Themenstarteram 21. Juni 2023 um 5:27

Hallo,

wir haben einen Schaden an einem Fahrzeug, welcher theoretisch einen wirtschaftlichen Totalschaden darstellt. Da es aber nur Plaste und ein leichter Blechschaden ist, möchten wir das kostengünstig in Stand setzen. Die Möglichkeiten haben wir über befreundete Lacker etc.

Nun meine Frage. Da es sich um einen wirtschaftlichen Totalschaden handelt, hat mir dir gegnerische Partei bzw. die Versicherung, lediglich den Wiederbeschaffungswert - Restwert überweisen. Der liegt unterhalb der Reparaturkosten. Bei einer fiktiven Abrechnung hat man ja theoretisch das Recht auf diese. Somit ergibt sich derzeit eine Differenz von ca. 1.000€.

Mir wurde nun erklärt, dass Differenz erst erstattet wird, wenn das Auto weiterhin 6 Monate in unserem Besitz bleibt und im verkehrstauglichen Zustand ist. Aber wer und wie wird nachgewiesen? Und sind das wirklich die einzigen Voraussetzungen?

Ich verstehe diese ganze Regel nicht so ganz und wir haben etwas Sorge, dass wir nach einem halben Jahr auf dem Geld sitzen bleiben.
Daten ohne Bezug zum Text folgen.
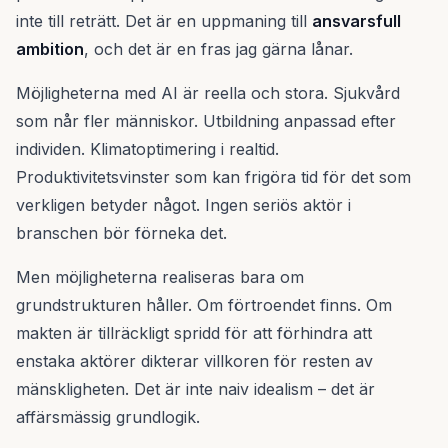
inte till reträtt. Det är en uppmaning till
ansvarsfull
ambition
, och det är en fras jag gärna lånar.
Möjligheterna med AI är reella och stora. Sjukvård
som når fler människor. Utbildning anpassad efter
individen. Klimatoptimering i realtid.
Produktivitetsvinster som kan frigöra tid för det som
verkligen betyder något. Ingen seriös aktör i
branschen bör förneka det.
Men möjligheterna realiseras bara om
grundstrukturen håller. Om förtroendet finns. Om
makten är tillräckligt spridd för att förhindra att
enstaka aktörer dikterar villkoren för resten av
mänskligheten. Det är inte naiv idealism – det är
affärsmässig grundlogik.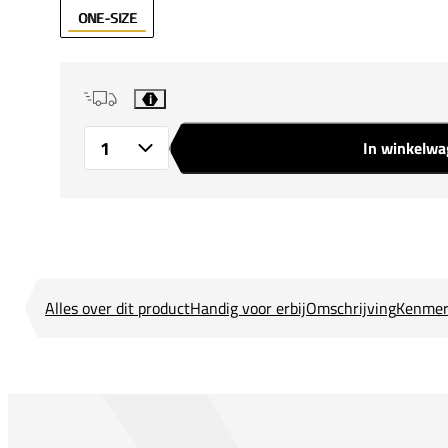
ONE-SIZE
i
In winkelw
Aantal
Alles over dit product
Handig voor erbij
Omschrijving
Kenmer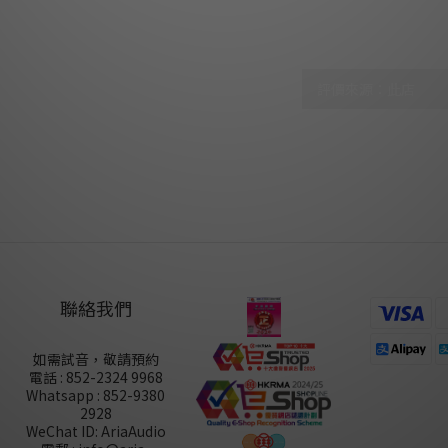
顧客評價
尚未有任何評價
聯絡我們
如需試音，敬請預約
電話 : 852-2324 9968
Whatsapp : 852-9380
2928
WeChat ID: AriaAudio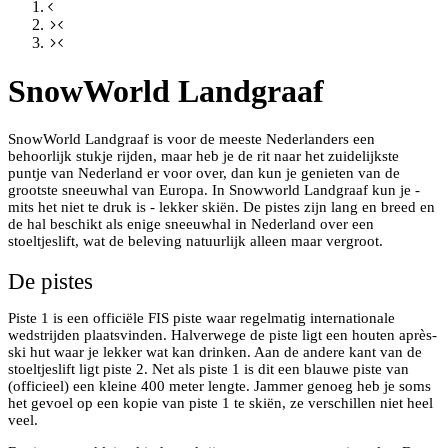
SnowWorld Landgraaf
SnowWorld Landgraaf is voor de meeste Nederlanders een
behoorlijk stukje rijden, maar heb je de rit naar het zuidelijkste
puntje van Nederland er voor over, dan kun je genieten van de
grootste sneeuwhal van Europa. In Snowworld Landgraaf kun je -
mits het niet te druk is - lekker skiën. De pistes zijn lang en breed en
de hal beschikt als enige sneeuwhal in Nederland over een
stoeltjeslift, wat de beleving natuurlijk alleen maar vergroot.
De pistes
Piste 1 is een officiële FIS piste waar regelmatig internationale
wedstrijden plaatsvinden. Halverwege de piste ligt een houten après-
ski hut waar je lekker wat kan drinken. Aan de andere kant van de
stoeltjeslift ligt piste 2. Net als piste 1 is dit een blauwe piste van
(officieel) een kleine 400 meter lengte. Jammer genoeg heb je soms
het gevoel op een kopie van piste 1 te skiën, ze verschillen niet heel
veel.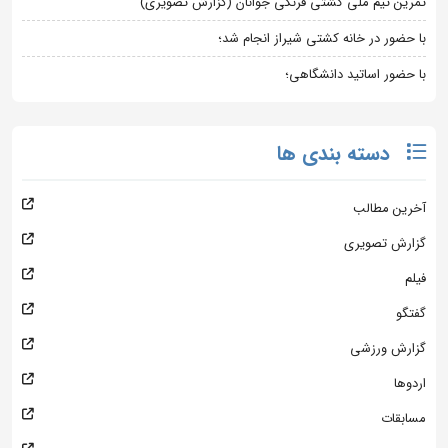
تمرین تیم ملی کشتی فرنگی جوانان (گزارش تصویری)
با حضور در خانه کشتی شیراز انجام شد؛
با حضور اساتید دانشگاهی؛
دسته بندی ها
آخرین مطالب
گزارش تصویری
فیلم
گفتگو
گزارش ورزشی
اردوها
مسابقات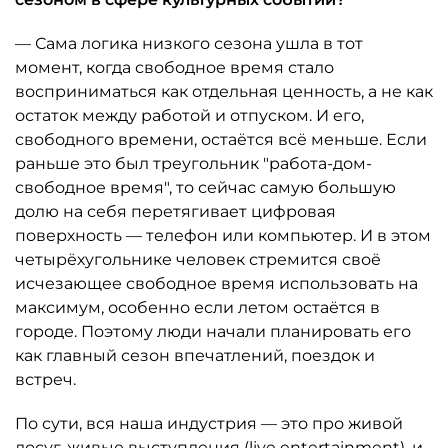
— Сама логика низкого сезона ушла в тот
момент, когда свободное время стало
восприниматься как отдельная ценность, а не как
остаток между работой и отпуском. И его,
свободного времени, остаётся всё меньше. Если
раньше это был треугольник "работа-дом-
свободное время", то сейчас самую большую
долю на себя перетягивает цифровая
поверхность — телефон или компьютер. И в этом
четырёхугольнике человек стремится своё
исчезающее свободное время использовать на
максимум, особенно если летом остаётся в
городе. Поэтому люди начали планировать его
как главный сезон впечатлений, поездок и
встреч.
По сути, вся наша индустрия — это про живой
досуг, живые выступления (live entertainment), и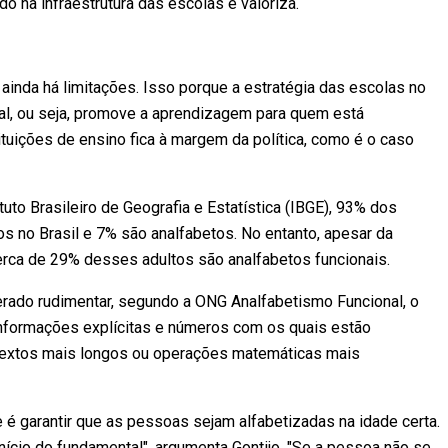
do na infraestrutura das escolas e valoriza.
ainda há limitações. Isso porque a estratégia das escolas no
nal, ou seja, promove a aprendizagem para quem está
tuições de ensino fica à margem da política, como é o caso
to Brasileiro de Geografia e Estatística (IBGE), 93% dos
s no Brasil e 7% são analfabetos. No entanto, apesar da
cerca de 29% desses adultos são analfabetos funcionais.
derado rudimentar, segundo a ONG Analfabetismo Funcional, o
nformações explícitas e números com os quais estão
textos mais longos ou operações matemáticas mais
e é garantir que as pessoas sejam alfabetizadas na idade certa.
 início do fundamental", argumenta Gontijo. "Se a pessoa não se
Vielleicht kann mir das einer für "Dummies" erklären? Ich finde das alles etwas absurd. Ein entstandener Schaden ist dem Geschädigten ja grundsätzlich erstmal zu ersetzen. Dieser ist beziffert. Ich verstehe nicht, was diese 6-Monats Hürde soll.

Danke und viele Grüße :-)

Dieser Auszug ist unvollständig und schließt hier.